Execute f 7 times, add all numbers, call that x. Then you do mod(x,7)+1, and you get a random number between 1 and 7. If the original function was unbiased, this one is going to be unbiased too.
This won't work. f gives 1 to 5. 7 * f gives 7 to 35. But 7 to 35 will not be evenly generated. Think about it: There are more ways to get a 20 than there are to get a 7 or a 35. Same thing with rolling 2 die.
That was my second thought too (my first thought was to upvote the comment), but at least in the 2-die case, the modulus takes care of it. If you work out the probabilities, the chance of getting 0mod2 = 1/36 (2) + 3/36 (4) + 5/36 (6) + 5/36 (8) + 3/36 (10) + 1/36 (12) = 18/36 = 1/2. Same goes for getting 1mod2. So you end up with a fair result even though the chances for each individual outcome are biased.
I didn't want to go through all 5^7 possibilities for the 7-die case, but I figured it's likely enough that he's right that I'd keep my mouth shut.
experimental evidence says that it is in fact a uniform distribution:
r = random.Random()
def one_to_five():
return r.randint(1, 5)
def mod_seven():
return (sum(one_to_five() for x in xrange(7)) % 7) + 1
def test_dist(lst):
return [(x, lst.count(x)) for x in [1,2,3,4,5,6,7]]
i've tried it out experimentally in google docs and it looks really good for big numbers. No real proof tho and it might be that the errors counter each other by chance:
Ok, a less elegant one then, but one that works for a reasonably simple reason. f gives 1 to 5, if it gives 5, try again, and so on, until you have a number from 1 to 4. Then, do that mod 2. You have a random binary digit, that's unbiased.
Now use that process to get 3 binary digits. You get a random number from 0 to 7. If the random number is 0, start again... eventually you'll get a number from 1 to 7, and all numbers have the same chances.
f * f gives you 25 boxes, number 11, 12, ... 15, 21,...25...55. Assign 3 each of 21 of those to 1..7. If f * f doesn't fall into one of those 21 boxes, repeat until it does.
But, if you want to uniformly map a random number from set X to set Y where (IIRC) lcm(|X|, |Y|) != |X|, it seems you need an infinite worst-case running time.
Here's an informal proof that you can't have a finite upper bound to the number of iterations. After n iterations, you have |X|^n possible outcomes. But, since lcm(|X|, |Y|) != |X|, |X|^n cannot be divided evenly by |Y| (since its factors are the same). So some outcomes in Y must be more likely than others.
(This is not nearly complete, but hopefully it's enough to show how it might be right.)
Of course, in practice it is highly unlikely that you will get past more than a couple iterations before determining an outcome.
Sure. Sorry, I didn't take the time to work this out on paper before posting or I would have realized that the condition itself is wrong. The condition lcm(|X|,|Y|) != |X| instead should be that |Y| has some prime factor that |X| does not.
Here is an explanation with the new condition:
Let p be any prime factor of |Y| that |X| does not have.
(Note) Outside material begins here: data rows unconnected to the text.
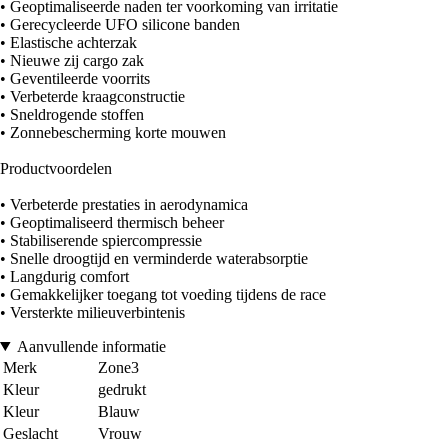
• Geoptimaliseerde naden ter voorkoming van irritatie
• Gerecycleerde UFO silicone banden
• Elastische achterzak
• Nieuwe zij cargo zak
• Geventileerde voorrits
• Verbeterde kraagconstructie
• Sneldrogende stoffen
• Zonnebescherming korte mouwen
Productvoordelen
• Verbeterde prestaties in aerodynamica
• Geoptimaliseerd thermisch beheer
• Stabiliserende spiercompressie
• Snelle droogtijd en verminderde waterabsorptie
• Langdurig comfort
• Gemakkelijker toegang tot voeding tijdens de race
• Versterkte milieuverbintenis
Aanvullende informatie
Merk
Zone3
Kleur
gedrukt
Kleur
Blauw
Geslacht
Vrouw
It follows from Euclid's First Theorem[1] that p cannot divide |X|^n for any n [2]. Since every integer (> 1) has a unique prime factorization, it follows that |X|^n can't divide |Y|, because the prime p divides |Y| but not |X|^n.
[1] http://mathworld.wolfram.com/EuclidsTheorems.html
[2] We are given that p does not divide |X|^1. Suppose that p also does not divide |X|^(n-1) for some n > 1. |X|^n = |X|^(n-1) * |X|^1, so by Euclid's First Theorem, if p divides |X|^n it must divide either |X|^(n-1) or |X|^1. We know it divides neither, so p does not divide |X|^n. By induction, this is true for all n > 0.